● **Work to be completed**
Copy out all the lines of the data that hold the word "DIFO".

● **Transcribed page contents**
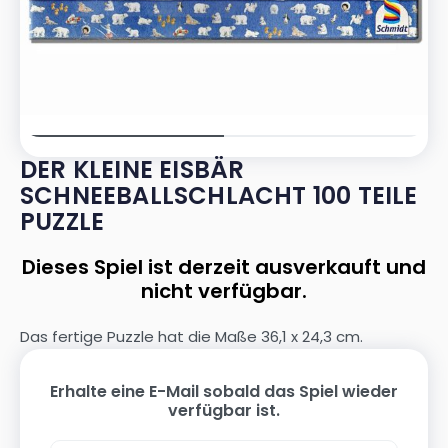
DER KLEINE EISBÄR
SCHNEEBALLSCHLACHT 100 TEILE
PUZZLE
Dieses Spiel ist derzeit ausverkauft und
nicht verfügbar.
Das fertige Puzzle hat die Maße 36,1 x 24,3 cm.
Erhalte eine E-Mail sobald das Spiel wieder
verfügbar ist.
--
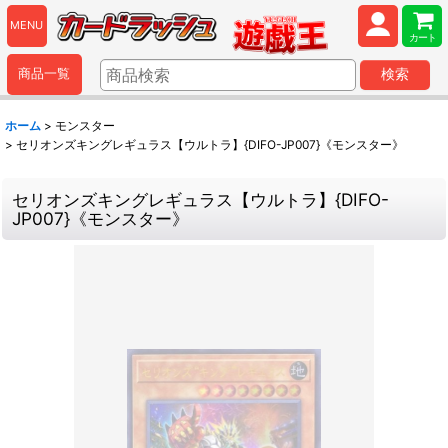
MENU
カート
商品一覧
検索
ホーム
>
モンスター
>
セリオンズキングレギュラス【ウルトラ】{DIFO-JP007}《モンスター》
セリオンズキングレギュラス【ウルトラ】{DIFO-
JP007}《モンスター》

● **Your response**
セリオンズキングレギュラス【ウルトラ】{DIFO-JP007}《モンスター》
セリオンズキングレギュラス【ウルトラ】{DIFO-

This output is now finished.